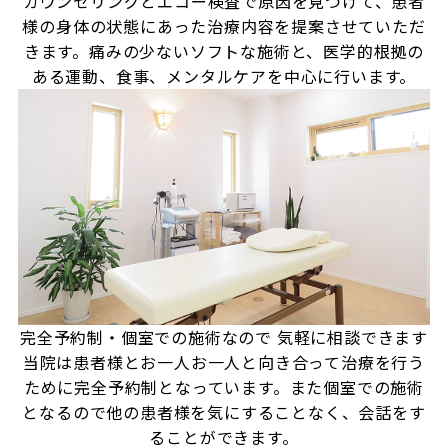
カウンセリングとエコー検査で原因を見つけて、患者
様の身体の状態にあった治療内容を提案させていただ
きます。痛みの少ないソフトな施術と、医学的根拠の
ある運動、食事、メンタルケアを中心に行います。
完全予約制・個室での施術なので
気軽に相談できます
当院は患者様とお一人お一人と向き合って治療を行う
ために完全予約制となっています。また個室での施術
となるので他の患者様を気にすることなく、会話をす
ることができます。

#### Work instruction:
The line with "様の身体の状態にあった治療内容を提案させていただ" and every line after it up to the end of the entries: output those exactly, and only those.

#### Output of the task:
様の身体の状態にあった治療内容を提案させていただ
きます。痛みの少ないソフトな施術と、医学的根拠の
ある運動、食事、メンタルケアを中心に行います。
完全予約制・個室での施術なので
気軽に相談できます
当院は患者様とお一人お一人と向き合って治療を行う
ために完全予約制となっています。また個室での施術
となるので他の患者様を気にすることなく、会話をす
ることができます。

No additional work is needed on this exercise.